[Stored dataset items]

════════

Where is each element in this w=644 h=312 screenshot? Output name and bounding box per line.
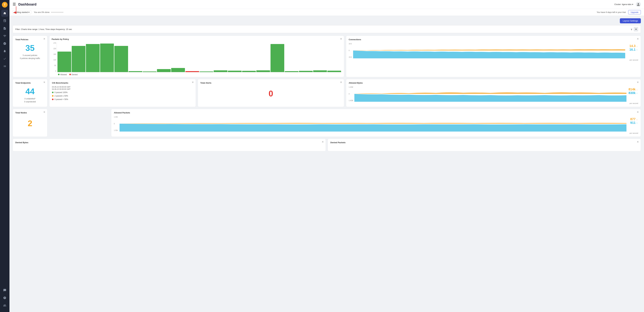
card-close-endpoints[interactable]: ✕ <box>43 81 45 84</box>
card-close-allowed-packets[interactable]: ✕ <box>637 111 639 113</box>
bar-12 <box>214 70 228 72</box>
card-close-denied-bytes[interactable]: ✕ <box>322 141 324 143</box>
sidebar-item-chat[interactable] <box>1 287 8 294</box>
card-title-nodes: Total Nodes <box>15 111 45 114</box>
bar-11 <box>200 71 213 72</box>
bar-chart-legend: Allowed Denied <box>58 73 342 76</box>
sidebar-item-topology[interactable] <box>1 17 8 24</box>
card-title-total-policies: Total Policies <box>15 38 45 41</box>
bar-4 <box>100 43 114 72</box>
total-policies-value: 35 <box>15 43 45 53</box>
bar-1 <box>58 51 71 72</box>
card-close-connections[interactable]: ✕ <box>637 38 639 40</box>
row-4: ✕ Denied Bytes ✕ Denied Packets <box>13 139 641 151</box>
card-close-denied-packets[interactable]: ✕ <box>637 141 639 143</box>
cluster-selector[interactable]: Cluster: tigera-labs ▾ <box>614 3 633 5</box>
card-allowed-bytes: ✕ Allowed Bytes 1.42M 0 1.42M 814k ↓ <box>346 79 641 107</box>
sidebar-item-endpoints[interactable] <box>1 40 8 47</box>
bar-10 <box>186 71 199 72</box>
sidebar-item-timelines[interactable] <box>1 63 8 70</box>
card-title-denied-bytes: Denied Bytes <box>15 141 323 144</box>
connections-y-top: 19.5 <box>349 43 352 45</box>
bar-6 <box>128 71 142 72</box>
layout-settings-button[interactable]: Layout Settings <box>620 18 641 23</box>
allowed-bytes-values: 814k ↓ 830k ↑ <box>628 87 638 95</box>
sidebar-item-home[interactable] <box>1 10 8 17</box>
bar-chart-y-55: 55 <box>52 65 56 66</box>
card-title-allowed-packets: Allowed Packets <box>114 111 638 114</box>
allowed-packets-values: 877 ↓ 911 ↑ <box>630 117 638 125</box>
sidebar-logo[interactable]: T <box>2 1 8 8</box>
main-content: ☰ Dashboard Cluster: tigera-labs ▾ <box>10 0 644 312</box>
cis-item-red: 0 passed < 50% <box>52 98 193 100</box>
row-2: ✕ Total Endpoints 44 0 unlabelled* 0 unp… <box>13 79 641 107</box>
menu-button[interactable]: ☰ <box>13 2 16 6</box>
card-title-alerts: Total Alerts <box>200 82 342 84</box>
sidebar-item-policies[interactable] <box>1 25 8 32</box>
filter-chevron-icon[interactable]: ∨ <box>630 28 632 31</box>
card-close-nodes[interactable]: ✕ <box>43 111 45 113</box>
endpoints-sub1: 0 unlabelled* <box>15 97 45 100</box>
filter-bar: Filter: Charts time range: 1 hour, Time … <box>13 25 641 33</box>
toolbar: Layout Settings <box>13 18 641 23</box>
card-close-allowed-bytes[interactable]: ✕ <box>637 81 639 84</box>
bar-chart-y-220: 220 <box>52 48 56 49</box>
progress-bar-background <box>51 12 64 13</box>
cis-dot-red <box>52 99 54 100</box>
card-close-cis[interactable]: ✕ <box>192 81 194 84</box>
user-avatar[interactable] <box>636 2 641 7</box>
allowed-bytes-y-top: 1.42M <box>349 86 353 88</box>
upgrade-button[interactable]: Upgrade <box>628 10 641 14</box>
allowed-bytes-value-up: 830k ↑ <box>628 91 638 95</box>
row-1: ✕ Total Policies 35 5 unused policies 0 … <box>13 36 641 77</box>
total-nodes-value: 2 <box>15 119 45 128</box>
card-title-packets: Packets by Policy <box>52 38 342 40</box>
filter-right: ∨ ✕ <box>630 27 638 31</box>
bar-9 <box>171 68 185 72</box>
bar-7 <box>143 71 156 72</box>
getting-started-button[interactable]: Getting started ▾ <box>13 10 31 14</box>
allowed-bytes-per-second: per second <box>349 102 638 104</box>
sidebar-item-alerts[interactable] <box>1 48 8 54</box>
row-2-mid-placeholder: ✕ CIS Benchmarks 04-05-22 00:00:00 GMT 0… <box>49 79 344 107</box>
sidebar-nav <box>0 10 10 287</box>
bar-13 <box>228 71 242 72</box>
bar-chart-y-165: 165 <box>52 53 56 55</box>
bar-chart-y-275: 275 <box>52 42 56 44</box>
bar-17 <box>285 71 298 72</box>
total-alerts-value: 0 <box>200 89 342 98</box>
card-title-allowed-bytes: Allowed Bytes <box>349 82 638 84</box>
card-denied-packets: ✕ Denied Packets <box>328 139 641 151</box>
total-endpoints-sub: 0 unlabelled* 0 unprotected <box>15 97 45 103</box>
card-close-packets[interactable]: ✕ <box>340 38 342 40</box>
connections-values: 14.3 ↓ 16.1 ↑ <box>630 44 638 51</box>
allowed-packets-value-down: 877 ↓ <box>630 117 638 121</box>
card-close-alerts[interactable]: ✕ <box>340 81 342 84</box>
header: ☰ Dashboard Cluster: tigera-labs ▾ <box>10 0 644 9</box>
allowed-bytes-chart <box>354 86 626 102</box>
card-connections: ✕ Connections 19.5 0 19.5 <box>346 36 641 77</box>
sidebar-item-users[interactable] <box>1 302 8 309</box>
progress-container: You are 0% done <box>34 11 63 13</box>
svg-text:T: T <box>4 3 6 6</box>
filter-close-button[interactable]: ✕ <box>634 27 638 31</box>
legend-denied: Denied <box>69 73 78 76</box>
cis-label-orange: 2 passed ≥ 50% <box>54 95 68 97</box>
card-close-total-policies[interactable]: ✕ <box>43 38 45 40</box>
bar-2 <box>72 46 86 72</box>
connections-value-down: 14.3 ↓ <box>630 44 638 48</box>
allowed-bytes-y-mid: 0 <box>349 93 350 95</box>
sidebar-item-help[interactable] <box>1 294 8 301</box>
header-right: Cluster: tigera-labs ▾ <box>614 2 641 7</box>
filter-close-icon: ✕ <box>635 28 637 30</box>
cis-dot-orange <box>52 95 54 97</box>
cis-date1: 04-05-22 00:00:00 GMT <box>52 86 193 88</box>
cis-date2: 04-06-22 00:00:00 GMT <box>52 88 193 90</box>
connections-per-second: per second <box>349 59 638 61</box>
bar-5 <box>114 46 128 72</box>
connections-y-bot: 19.5 <box>349 56 352 58</box>
card-title-cis: CIS Benchmarks <box>52 82 193 84</box>
sidebar-item-compliance[interactable] <box>1 55 8 62</box>
sidebar-item-network[interactable] <box>1 32 8 39</box>
card-title-denied-packets: Denied Packets <box>330 141 638 144</box>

════════

> _Required work_:
Print every record above exactly, with no pictures.

> _Answer to the exercise_:
Where is each element in this w=644 h=312 screenshot? Output name and bounding box per line.
card-close-endpoints[interactable]: ✕ <box>43 81 45 84</box>
card-close-allowed-packets[interactable]: ✕ <box>637 111 639 113</box>
bar-12 <box>214 70 228 72</box>
card-close-denied-bytes[interactable]: ✕ <box>322 141 324 143</box>
sidebar-item-chat[interactable] <box>1 287 8 294</box>
card-title-nodes: Total Nodes <box>15 111 45 114</box>
bar-11 <box>200 71 213 72</box>
bar-chart-legend: Allowed Denied <box>58 73 342 76</box>
sidebar-item-topology[interactable] <box>1 17 8 24</box>
card-title-total-policies: Total Policies <box>15 38 45 41</box>
bar-4 <box>100 43 114 72</box>
total-policies-value: 35 <box>15 43 45 53</box>
bar-1 <box>58 51 71 72</box>
card-close-connections[interactable]: ✕ <box>637 38 639 40</box>
row-4: ✕ Denied Bytes ✕ Denied Packets <box>13 139 641 151</box>
card-close-denied-packets[interactable]: ✕ <box>637 141 639 143</box>
cluster-selector[interactable]: Cluster: tigera-labs ▾ <box>614 3 633 5</box>
card-allowed-bytes: ✕ Allowed Bytes 1.42M 0 1.42M 814k ↓ <box>346 79 641 107</box>
sidebar-item-endpoints[interactable] <box>1 40 8 47</box>
bar-10 <box>186 71 199 72</box>
sidebar-item-timelines[interactable] <box>1 63 8 70</box>
card-title-denied-bytes: Denied Bytes <box>15 141 323 144</box>
connections-y-top: 19.5 <box>349 43 352 45</box>
bar-6 <box>128 71 142 72</box>
layout-settings-button[interactable]: Layout Settings <box>620 18 641 23</box>
allowed-bytes-values: 814k ↓ 830k ↑ <box>628 87 638 95</box>
sidebar-item-home[interactable] <box>1 10 8 17</box>
bar-chart-y-55: 55 <box>52 65 56 66</box>
card-title-allowed-packets: Allowed Packets <box>114 111 638 114</box>
allowed-packets-values: 877 ↓ 911 ↑ <box>630 117 638 125</box>
sidebar-logo[interactable]: T <box>2 1 8 8</box>
main-content: ☰ Dashboard Cluster: tigera-labs ▾ <box>10 0 644 312</box>
cis-item-red: 0 passed < 50% <box>52 98 193 100</box>
row-2: ✕ Total Endpoints 44 0 unlabelled* 0 unp… <box>13 79 641 107</box>
menu-button[interactable]: ☰ <box>13 2 16 6</box>
card-title-alerts: Total Alerts <box>200 82 342 84</box>
sidebar-item-policies[interactable] <box>1 25 8 32</box>
filter-chevron-icon[interactable]: ∨ <box>630 28 632 31</box>
card-close-nodes[interactable]: ✕ <box>43 111 45 113</box>
endpoints-sub1: 0 unlabelled* <box>15 97 45 100</box>
filter-bar: Filter: Charts time range: 1 hour, Time … <box>13 25 641 33</box>
toolbar: Layout Settings <box>13 18 641 23</box>
card-close-allowed-bytes[interactable]: ✕ <box>637 81 639 84</box>
bar-chart-y-220: 220 <box>52 48 56 49</box>
progress-bar-background <box>51 12 64 13</box>
cis-dot-red <box>52 99 54 100</box>
card-close-cis[interactable]: ✕ <box>192 81 194 84</box>
user-avatar[interactable] <box>636 2 641 7</box>
allowed-bytes-y-top: 1.42M <box>349 86 353 88</box>
upgrade-button[interactable]: Upgrade <box>628 10 641 14</box>
allowed-bytes-value-up: 830k ↑ <box>628 91 638 95</box>
row-1: ✕ Total Policies 35 5 unused policies 0 … <box>13 36 641 77</box>
total-nodes-value: 2 <box>15 119 45 128</box>
card-title-packets: Packets by Policy <box>52 38 342 40</box>
filter-right: ∨ ✕ <box>630 27 638 31</box>
bar-9 <box>171 68 185 72</box>
bar-7 <box>143 71 156 72</box>
getting-started-button[interactable]: Getting started ▾ <box>13 10 31 14</box>
allowed-bytes-per-second: per second <box>349 102 638 104</box>
sidebar-item-alerts[interactable] <box>1 48 8 54</box>
row-2-mid-placeholder: ✕ CIS Benchmarks 04-05-22 00:00:00 GMT 0… <box>49 79 344 107</box>
sidebar-nav <box>0 10 10 287</box>
bar-13 <box>228 71 242 72</box>
bar-chart-y-165: 165 <box>52 53 56 55</box>
bar-chart-y-275: 275 <box>52 42 56 44</box>
bar-17 <box>285 71 298 72</box>
total-alerts-value: 0 <box>200 89 342 98</box>
card-title-allowed-bytes: Allowed Bytes <box>349 82 638 84</box>
card-denied-packets: ✕ Denied Packets <box>328 139 641 151</box>
total-endpoints-sub: 0 unlabelled* 0 unprotected <box>15 97 45 103</box>
card-close-packets[interactable]: ✕ <box>340 38 342 40</box>
connections-values: 14.3 ↓ 16.1 ↑ <box>630 44 638 51</box>
allowed-packets-value-down: 877 ↓ <box>630 117 638 121</box>
card-close-alerts[interactable]: ✕ <box>340 81 342 84</box>
header: ☰ Dashboard Cluster: tigera-labs ▾ <box>10 0 644 9</box>
allowed-bytes-chart <box>354 86 626 102</box>
card-connections: ✕ Connections 19.5 0 19.5 <box>346 36 641 77</box>
sidebar-item-users[interactable] <box>1 302 8 309</box>
progress-container: You are 0% done <box>34 11 63 13</box>
svg-text:T: T <box>4 3 6 6</box>
filter-close-button[interactable]: ✕ <box>634 27 638 31</box>
legend-denied: Denied <box>69 73 78 76</box>
cis-label-orange: 2 passed ≥ 50% <box>54 95 68 97</box>
card-close-total-policies[interactable]: ✕ <box>43 38 45 40</box>
bar-2 <box>72 46 86 72</box>
connections-value-down: 14.3 ↓ <box>630 44 638 48</box>
allowed-bytes-y-mid: 0 <box>349 93 350 95</box>
sidebar-item-help[interactable] <box>1 294 8 301</box>
header-right: Cluster: tigera-labs ▾ <box>614 2 641 7</box>
filter-close-icon: ✕ <box>635 28 637 30</box>
cis-dot-orange <box>52 95 54 97</box>
cis-date1: 04-05-22 00:00:00 GMT <box>52 86 193 88</box>
cis-date2: 04-06-22 00:00:00 GMT <box>52 88 193 90</box>
connections-per-second: per second <box>349 59 638 61</box>
bar-5 <box>114 46 128 72</box>
connections-y-bot: 19.5 <box>349 56 352 58</box>
card-title-cis: CIS Benchmarks <box>52 82 193 84</box>
sidebar-item-compliance[interactable] <box>1 55 8 62</box>
sidebar-item-network[interactable] <box>1 32 8 39</box>
card-title-denied-packets: Denied Packets <box>330 141 638 144</box>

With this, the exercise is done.